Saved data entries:

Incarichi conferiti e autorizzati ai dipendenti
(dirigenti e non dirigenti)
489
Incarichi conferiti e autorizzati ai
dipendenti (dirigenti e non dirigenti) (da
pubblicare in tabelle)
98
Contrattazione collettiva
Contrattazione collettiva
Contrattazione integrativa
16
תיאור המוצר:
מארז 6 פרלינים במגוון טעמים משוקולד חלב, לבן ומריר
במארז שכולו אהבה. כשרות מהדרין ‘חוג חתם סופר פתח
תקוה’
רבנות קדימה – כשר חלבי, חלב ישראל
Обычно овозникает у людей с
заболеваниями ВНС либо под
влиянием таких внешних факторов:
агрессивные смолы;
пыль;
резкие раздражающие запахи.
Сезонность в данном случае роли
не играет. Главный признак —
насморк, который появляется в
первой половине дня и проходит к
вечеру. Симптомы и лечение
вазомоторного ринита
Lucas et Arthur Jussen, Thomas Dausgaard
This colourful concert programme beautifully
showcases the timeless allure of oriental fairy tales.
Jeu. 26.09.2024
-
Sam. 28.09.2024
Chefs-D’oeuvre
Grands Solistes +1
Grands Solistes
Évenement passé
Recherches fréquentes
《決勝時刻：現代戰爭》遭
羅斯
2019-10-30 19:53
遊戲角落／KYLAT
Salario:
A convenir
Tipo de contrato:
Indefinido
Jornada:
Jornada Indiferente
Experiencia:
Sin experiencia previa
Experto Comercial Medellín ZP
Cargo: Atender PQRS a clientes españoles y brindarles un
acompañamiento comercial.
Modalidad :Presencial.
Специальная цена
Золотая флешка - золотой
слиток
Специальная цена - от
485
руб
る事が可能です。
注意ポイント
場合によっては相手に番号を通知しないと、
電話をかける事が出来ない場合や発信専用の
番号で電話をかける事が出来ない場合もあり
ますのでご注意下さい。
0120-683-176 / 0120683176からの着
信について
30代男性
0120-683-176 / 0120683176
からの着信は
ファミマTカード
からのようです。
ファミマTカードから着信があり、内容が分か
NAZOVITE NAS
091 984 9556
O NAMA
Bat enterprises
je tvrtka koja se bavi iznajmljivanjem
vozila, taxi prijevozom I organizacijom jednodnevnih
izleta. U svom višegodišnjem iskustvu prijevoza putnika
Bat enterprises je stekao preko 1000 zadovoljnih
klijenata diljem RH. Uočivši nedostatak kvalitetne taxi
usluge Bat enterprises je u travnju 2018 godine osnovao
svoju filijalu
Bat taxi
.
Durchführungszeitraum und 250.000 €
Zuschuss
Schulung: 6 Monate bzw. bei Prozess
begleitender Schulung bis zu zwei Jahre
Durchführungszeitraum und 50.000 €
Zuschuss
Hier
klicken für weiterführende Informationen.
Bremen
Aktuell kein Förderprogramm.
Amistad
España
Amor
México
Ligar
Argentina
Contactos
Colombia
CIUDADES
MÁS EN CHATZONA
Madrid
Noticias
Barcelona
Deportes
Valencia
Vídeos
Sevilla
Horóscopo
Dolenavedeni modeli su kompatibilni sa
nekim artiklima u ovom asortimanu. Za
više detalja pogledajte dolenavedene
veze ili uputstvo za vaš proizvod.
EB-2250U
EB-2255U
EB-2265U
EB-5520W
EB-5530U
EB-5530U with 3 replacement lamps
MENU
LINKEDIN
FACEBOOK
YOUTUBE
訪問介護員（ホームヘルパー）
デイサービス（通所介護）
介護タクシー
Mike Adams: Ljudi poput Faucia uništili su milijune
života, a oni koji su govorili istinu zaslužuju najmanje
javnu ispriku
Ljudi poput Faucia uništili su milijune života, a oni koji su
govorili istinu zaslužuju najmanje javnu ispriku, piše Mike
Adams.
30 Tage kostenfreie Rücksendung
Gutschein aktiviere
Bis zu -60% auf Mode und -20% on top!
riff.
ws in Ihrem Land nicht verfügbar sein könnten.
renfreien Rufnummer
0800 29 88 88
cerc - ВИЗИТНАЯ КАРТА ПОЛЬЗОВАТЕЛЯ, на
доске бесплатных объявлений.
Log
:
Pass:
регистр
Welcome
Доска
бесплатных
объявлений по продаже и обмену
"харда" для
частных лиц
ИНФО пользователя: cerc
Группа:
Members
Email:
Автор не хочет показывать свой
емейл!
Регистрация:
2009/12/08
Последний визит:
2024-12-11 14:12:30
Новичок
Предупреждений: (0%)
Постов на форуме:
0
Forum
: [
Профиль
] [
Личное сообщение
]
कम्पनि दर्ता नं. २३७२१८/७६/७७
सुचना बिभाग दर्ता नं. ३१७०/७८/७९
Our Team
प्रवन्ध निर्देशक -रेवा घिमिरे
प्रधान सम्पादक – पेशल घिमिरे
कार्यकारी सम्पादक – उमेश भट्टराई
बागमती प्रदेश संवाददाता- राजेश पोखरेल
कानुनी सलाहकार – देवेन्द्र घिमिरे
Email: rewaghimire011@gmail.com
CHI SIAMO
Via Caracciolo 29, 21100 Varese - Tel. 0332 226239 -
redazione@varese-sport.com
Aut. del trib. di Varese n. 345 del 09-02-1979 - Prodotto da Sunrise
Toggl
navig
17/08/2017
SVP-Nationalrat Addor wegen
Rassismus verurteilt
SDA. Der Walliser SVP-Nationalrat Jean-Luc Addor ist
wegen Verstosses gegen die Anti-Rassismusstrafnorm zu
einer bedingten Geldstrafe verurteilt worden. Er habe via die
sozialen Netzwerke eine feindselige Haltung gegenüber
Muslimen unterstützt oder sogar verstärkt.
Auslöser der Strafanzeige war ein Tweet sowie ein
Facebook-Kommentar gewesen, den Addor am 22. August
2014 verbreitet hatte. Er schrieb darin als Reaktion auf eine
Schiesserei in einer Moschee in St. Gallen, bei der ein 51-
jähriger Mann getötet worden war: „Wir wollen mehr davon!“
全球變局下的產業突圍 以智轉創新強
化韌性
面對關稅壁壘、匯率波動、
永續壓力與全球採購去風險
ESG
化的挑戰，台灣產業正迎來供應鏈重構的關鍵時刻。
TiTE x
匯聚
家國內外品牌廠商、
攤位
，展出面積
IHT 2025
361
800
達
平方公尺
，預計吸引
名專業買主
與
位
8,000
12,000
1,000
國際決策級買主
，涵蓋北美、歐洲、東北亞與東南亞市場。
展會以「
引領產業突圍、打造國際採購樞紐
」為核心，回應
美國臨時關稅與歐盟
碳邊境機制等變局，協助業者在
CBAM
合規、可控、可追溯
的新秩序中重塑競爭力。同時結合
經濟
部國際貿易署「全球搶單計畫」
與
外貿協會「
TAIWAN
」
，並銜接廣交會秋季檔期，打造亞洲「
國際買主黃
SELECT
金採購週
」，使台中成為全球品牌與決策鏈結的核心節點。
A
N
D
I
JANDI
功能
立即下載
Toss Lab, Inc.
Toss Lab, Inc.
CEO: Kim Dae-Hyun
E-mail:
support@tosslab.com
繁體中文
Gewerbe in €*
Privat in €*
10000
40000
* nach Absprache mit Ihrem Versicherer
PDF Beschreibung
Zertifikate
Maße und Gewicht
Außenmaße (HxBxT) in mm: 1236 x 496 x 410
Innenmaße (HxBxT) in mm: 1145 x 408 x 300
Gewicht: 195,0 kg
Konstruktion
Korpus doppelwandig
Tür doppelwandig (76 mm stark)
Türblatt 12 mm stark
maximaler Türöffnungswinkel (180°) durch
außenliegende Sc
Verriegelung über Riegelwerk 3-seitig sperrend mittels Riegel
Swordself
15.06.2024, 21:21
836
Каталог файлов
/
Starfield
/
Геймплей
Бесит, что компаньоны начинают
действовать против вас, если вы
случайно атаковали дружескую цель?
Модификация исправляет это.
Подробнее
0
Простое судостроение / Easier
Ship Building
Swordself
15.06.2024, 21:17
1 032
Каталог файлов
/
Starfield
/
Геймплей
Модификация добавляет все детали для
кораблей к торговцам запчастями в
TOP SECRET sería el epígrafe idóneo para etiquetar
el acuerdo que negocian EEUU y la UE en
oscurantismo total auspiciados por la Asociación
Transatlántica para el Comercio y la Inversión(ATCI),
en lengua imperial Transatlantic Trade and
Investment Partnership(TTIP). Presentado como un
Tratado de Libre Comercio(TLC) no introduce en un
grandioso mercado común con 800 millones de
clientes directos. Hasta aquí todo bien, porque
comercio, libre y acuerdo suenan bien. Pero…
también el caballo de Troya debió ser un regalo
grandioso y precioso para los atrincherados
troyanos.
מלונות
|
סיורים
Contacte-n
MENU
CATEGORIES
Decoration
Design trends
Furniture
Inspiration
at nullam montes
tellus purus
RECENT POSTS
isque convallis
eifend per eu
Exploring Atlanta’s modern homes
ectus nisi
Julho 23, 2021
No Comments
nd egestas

## PROBLEM DETAILS
Exactly the lines from the one containing "el acuerdo que negocian EEUU y la UE en" to the last line of the entries above must be duplicated, with both of those lines included and nothing more.

## ANSWER TO THE PROBLEM
el acuerdo que negocian EEUU y la UE en
oscurantismo total auspiciados por la Asociación
Transatlántica para el Comercio y la Inversión(ATCI),
en lengua imperial Transatlantic Trade and
Investment Partnership(TTIP). Presentado como un
Tratado de Libre Comercio(TLC) no introduce en un
grandioso mercado común con 800 millones de
clientes directos. Hasta aquí todo bien, porque
comercio, libre y acuerdo suenan bien. Pero…
también el caballo de Troya debió ser un regalo
grandioso y precioso para los atrincherados
troyanos.
מלונות
|
סיורים
Contacte-n
MENU
CATEGORIES
Decoration
Design trends
Furniture
Inspiration
at nullam montes
tellus purus
RECENT POSTS
isque convallis
eifend per eu
Exploring Atlanta’s modern homes
ectus nisi
Julho 23, 2021
No Comments
nd egestas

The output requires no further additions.